### ACTION ITEM
Using the entries below, write out the line with "Anitha Vennapusa, the", the line with "Cloud Hosting", and every line in between, exactly as each is written.

───

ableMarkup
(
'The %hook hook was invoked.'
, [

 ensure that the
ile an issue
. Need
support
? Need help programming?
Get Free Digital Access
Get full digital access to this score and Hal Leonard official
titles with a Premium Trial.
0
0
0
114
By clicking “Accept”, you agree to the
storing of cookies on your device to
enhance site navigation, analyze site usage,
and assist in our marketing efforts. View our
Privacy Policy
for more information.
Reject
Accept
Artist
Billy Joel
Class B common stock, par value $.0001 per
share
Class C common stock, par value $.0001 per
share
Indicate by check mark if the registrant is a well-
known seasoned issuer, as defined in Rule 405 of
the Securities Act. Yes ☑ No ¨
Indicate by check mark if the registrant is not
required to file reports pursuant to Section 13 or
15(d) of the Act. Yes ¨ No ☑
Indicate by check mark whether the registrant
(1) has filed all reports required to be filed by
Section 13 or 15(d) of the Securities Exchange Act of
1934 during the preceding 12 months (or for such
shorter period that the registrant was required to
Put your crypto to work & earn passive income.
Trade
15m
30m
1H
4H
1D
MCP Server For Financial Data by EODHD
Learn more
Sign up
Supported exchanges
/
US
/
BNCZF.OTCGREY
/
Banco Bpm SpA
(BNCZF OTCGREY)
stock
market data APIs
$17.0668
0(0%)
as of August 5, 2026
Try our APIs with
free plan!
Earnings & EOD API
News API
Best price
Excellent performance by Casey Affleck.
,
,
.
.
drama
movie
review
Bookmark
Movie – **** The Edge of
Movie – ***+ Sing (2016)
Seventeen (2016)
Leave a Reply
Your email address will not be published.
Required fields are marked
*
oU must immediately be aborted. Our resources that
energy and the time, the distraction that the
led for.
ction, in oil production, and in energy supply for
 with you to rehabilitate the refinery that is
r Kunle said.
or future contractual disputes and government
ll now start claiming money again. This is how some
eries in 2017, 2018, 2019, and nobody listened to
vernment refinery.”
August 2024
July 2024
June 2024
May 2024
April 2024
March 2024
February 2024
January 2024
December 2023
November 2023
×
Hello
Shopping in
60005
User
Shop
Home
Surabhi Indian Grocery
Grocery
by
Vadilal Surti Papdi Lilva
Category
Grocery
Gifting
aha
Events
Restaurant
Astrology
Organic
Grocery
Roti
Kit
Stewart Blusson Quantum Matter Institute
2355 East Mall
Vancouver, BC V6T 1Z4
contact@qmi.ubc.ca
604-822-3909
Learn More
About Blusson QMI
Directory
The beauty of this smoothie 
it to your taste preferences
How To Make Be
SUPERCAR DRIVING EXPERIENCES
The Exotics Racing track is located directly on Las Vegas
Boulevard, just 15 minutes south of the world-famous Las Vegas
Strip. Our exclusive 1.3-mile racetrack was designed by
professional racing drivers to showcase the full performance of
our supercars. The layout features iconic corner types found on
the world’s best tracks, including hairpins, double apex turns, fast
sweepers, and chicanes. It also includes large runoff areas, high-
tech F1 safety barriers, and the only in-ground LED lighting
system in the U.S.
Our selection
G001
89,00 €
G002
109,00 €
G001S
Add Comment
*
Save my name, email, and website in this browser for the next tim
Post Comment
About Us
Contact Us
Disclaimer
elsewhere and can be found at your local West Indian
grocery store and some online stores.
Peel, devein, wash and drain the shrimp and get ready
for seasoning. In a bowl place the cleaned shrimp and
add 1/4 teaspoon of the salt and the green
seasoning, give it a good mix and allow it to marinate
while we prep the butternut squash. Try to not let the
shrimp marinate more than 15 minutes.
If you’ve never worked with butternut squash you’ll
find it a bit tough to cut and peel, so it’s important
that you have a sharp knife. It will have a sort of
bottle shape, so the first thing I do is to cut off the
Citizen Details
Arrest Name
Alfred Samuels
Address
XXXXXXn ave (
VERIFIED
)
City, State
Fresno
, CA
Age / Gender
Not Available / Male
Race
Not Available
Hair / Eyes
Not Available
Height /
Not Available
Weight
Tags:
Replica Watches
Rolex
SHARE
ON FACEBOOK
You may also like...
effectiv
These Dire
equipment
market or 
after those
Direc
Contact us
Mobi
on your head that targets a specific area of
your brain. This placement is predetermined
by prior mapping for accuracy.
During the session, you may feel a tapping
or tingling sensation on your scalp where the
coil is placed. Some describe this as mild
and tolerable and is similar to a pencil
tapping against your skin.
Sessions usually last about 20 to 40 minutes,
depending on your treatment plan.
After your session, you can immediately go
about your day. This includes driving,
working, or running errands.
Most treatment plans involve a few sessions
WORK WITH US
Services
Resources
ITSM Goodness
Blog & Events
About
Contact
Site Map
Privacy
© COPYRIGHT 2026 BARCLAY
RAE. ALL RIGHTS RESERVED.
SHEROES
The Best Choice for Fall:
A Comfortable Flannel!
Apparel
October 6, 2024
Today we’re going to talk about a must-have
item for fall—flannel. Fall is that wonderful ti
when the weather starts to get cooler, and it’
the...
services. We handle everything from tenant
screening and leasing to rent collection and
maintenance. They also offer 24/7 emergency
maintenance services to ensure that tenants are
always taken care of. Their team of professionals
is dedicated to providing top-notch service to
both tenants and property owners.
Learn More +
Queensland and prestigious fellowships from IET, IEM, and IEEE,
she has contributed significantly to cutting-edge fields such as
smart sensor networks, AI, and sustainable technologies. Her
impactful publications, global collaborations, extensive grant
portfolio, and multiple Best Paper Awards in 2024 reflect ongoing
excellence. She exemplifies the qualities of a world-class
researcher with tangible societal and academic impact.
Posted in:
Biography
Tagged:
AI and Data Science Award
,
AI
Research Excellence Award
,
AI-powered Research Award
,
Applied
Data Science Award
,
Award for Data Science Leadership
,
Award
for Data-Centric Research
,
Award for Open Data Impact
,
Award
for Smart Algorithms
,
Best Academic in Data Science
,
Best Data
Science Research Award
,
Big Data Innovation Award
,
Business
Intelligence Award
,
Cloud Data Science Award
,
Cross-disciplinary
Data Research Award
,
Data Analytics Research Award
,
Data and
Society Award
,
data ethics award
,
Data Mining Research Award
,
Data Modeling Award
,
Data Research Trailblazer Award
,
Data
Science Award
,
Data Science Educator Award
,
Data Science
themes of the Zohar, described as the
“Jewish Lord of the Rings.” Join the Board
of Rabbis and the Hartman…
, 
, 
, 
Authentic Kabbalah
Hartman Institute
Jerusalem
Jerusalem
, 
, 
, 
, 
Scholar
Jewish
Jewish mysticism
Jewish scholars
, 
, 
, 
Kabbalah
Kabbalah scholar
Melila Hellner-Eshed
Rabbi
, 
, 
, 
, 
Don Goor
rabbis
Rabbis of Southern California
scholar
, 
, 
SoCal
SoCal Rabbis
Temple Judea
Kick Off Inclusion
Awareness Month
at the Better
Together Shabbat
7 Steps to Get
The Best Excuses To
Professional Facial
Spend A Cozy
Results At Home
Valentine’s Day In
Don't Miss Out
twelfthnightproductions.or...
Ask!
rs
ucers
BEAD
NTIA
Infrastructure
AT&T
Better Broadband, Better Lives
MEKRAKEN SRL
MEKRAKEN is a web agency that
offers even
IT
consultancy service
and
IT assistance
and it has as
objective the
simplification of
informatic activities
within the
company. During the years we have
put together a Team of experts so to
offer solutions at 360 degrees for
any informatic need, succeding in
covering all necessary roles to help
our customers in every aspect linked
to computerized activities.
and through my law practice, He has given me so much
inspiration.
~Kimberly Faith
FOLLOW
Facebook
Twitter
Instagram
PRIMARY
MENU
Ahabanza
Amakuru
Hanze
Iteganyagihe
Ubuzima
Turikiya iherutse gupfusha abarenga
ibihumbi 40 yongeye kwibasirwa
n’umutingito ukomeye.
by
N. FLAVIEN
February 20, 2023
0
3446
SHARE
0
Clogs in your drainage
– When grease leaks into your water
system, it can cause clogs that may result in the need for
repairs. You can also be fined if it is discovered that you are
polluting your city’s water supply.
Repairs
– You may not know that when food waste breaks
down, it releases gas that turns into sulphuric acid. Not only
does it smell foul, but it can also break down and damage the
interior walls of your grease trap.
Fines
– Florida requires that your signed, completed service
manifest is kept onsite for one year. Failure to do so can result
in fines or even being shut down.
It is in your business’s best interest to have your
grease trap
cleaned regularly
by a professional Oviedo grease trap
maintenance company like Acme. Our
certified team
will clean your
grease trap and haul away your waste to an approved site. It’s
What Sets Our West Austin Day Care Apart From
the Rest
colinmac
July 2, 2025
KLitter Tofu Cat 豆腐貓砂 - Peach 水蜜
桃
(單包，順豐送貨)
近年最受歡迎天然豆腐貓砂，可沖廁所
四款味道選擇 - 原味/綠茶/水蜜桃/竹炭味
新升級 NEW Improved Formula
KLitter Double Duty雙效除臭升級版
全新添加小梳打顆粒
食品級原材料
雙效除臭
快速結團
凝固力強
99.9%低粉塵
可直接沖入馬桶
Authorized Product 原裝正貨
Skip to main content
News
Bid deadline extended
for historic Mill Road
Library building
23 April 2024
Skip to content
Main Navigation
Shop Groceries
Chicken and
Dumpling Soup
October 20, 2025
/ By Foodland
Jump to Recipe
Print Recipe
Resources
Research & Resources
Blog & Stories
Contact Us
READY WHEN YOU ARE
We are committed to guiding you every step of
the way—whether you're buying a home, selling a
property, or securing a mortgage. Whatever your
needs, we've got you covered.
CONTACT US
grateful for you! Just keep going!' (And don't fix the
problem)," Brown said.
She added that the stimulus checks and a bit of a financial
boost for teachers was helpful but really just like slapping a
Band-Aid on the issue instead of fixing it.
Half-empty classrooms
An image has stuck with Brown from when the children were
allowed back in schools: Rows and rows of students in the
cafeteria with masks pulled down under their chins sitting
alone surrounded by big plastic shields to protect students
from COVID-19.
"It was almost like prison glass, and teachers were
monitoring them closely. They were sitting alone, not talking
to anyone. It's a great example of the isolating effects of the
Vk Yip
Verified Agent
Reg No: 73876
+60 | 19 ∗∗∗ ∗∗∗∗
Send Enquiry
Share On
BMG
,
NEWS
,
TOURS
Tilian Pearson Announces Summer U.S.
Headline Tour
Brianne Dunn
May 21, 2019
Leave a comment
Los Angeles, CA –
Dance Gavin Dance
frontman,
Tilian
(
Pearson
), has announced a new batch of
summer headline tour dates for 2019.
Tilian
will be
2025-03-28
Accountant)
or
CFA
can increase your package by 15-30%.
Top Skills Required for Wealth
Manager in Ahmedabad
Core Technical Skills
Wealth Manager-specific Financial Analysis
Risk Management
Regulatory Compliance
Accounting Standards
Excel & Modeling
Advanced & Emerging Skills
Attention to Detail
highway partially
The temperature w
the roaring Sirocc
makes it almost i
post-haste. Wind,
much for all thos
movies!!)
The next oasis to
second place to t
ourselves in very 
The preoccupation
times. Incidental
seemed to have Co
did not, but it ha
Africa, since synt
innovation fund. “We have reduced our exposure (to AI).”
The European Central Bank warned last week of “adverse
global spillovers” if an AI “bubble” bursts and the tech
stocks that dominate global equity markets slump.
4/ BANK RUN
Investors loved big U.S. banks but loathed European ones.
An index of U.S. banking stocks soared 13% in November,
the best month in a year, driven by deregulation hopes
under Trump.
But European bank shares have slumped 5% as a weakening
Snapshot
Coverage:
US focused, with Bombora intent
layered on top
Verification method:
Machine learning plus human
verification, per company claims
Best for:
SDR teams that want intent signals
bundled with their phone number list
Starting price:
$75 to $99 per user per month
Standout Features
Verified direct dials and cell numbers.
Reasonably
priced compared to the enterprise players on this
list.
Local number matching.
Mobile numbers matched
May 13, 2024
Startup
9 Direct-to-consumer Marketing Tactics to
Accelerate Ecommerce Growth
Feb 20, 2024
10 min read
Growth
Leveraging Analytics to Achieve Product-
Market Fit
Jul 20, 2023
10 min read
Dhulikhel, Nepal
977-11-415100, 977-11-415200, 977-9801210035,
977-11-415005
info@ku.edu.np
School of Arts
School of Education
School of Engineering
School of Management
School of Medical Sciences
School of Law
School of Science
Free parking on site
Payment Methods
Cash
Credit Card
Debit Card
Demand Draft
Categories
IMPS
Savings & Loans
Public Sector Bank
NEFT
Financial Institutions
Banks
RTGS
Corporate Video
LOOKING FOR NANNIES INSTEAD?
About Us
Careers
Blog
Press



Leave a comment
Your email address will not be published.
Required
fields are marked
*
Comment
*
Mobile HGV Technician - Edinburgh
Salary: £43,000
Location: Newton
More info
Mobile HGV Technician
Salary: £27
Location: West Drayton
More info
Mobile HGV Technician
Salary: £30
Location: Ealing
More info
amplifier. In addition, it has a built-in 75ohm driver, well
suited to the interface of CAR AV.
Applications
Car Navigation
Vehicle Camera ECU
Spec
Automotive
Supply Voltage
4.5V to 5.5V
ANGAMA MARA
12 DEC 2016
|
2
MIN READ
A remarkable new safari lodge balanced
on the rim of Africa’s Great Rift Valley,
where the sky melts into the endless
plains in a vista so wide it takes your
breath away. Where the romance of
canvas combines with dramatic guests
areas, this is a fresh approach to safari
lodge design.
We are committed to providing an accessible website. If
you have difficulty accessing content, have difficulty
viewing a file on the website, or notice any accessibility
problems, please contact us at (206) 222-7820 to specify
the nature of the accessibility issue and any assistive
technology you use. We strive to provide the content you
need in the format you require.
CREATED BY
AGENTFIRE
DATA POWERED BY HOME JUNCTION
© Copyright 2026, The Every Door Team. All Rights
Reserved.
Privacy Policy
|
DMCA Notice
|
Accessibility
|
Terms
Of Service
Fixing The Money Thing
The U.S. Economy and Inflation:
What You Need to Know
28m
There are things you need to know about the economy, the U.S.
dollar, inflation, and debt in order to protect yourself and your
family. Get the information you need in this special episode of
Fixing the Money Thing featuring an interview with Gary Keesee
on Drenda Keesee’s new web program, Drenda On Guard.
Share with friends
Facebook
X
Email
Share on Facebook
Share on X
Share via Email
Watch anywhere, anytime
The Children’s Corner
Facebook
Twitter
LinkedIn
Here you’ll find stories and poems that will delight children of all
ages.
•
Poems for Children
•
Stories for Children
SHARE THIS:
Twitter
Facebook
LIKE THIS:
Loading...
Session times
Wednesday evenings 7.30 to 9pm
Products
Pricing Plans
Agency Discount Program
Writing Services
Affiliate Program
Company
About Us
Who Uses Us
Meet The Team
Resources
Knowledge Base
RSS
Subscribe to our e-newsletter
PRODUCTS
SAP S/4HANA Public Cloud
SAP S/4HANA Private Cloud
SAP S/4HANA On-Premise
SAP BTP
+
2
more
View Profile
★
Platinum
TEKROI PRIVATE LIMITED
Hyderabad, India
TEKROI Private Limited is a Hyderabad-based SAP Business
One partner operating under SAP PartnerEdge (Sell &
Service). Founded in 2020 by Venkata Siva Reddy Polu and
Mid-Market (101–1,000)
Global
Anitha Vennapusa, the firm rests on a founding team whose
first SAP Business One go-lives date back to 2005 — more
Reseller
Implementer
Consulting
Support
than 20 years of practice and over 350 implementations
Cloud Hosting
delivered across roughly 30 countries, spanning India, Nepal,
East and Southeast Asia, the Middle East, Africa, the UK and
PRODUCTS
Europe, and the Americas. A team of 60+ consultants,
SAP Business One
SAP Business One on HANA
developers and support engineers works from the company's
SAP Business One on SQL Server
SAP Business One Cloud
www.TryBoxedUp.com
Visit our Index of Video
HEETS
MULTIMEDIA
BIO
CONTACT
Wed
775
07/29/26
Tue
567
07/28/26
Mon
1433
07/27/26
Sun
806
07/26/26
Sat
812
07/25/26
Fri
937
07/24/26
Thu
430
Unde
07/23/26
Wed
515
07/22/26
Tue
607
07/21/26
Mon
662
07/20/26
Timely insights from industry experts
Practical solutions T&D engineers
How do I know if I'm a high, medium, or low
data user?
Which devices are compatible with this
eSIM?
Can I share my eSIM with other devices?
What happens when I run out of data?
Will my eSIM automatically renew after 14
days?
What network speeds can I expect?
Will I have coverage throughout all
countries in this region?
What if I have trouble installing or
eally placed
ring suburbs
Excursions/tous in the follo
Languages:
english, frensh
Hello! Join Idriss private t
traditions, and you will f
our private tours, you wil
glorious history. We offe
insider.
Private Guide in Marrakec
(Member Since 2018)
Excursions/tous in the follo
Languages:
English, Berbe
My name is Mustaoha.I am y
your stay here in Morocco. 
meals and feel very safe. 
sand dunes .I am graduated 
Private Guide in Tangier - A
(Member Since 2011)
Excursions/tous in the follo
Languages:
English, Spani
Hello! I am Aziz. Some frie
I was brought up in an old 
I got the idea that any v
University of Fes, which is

───

### ANSWER TO THE EXERCISE
Anitha Vennapusa, the firm rests on a founding team whose
first SAP Business One go-lives date back to 2005 — more
Reseller
Implementer
Consulting
Support
than 20 years of practice and over 350 implementations
Cloud Hosting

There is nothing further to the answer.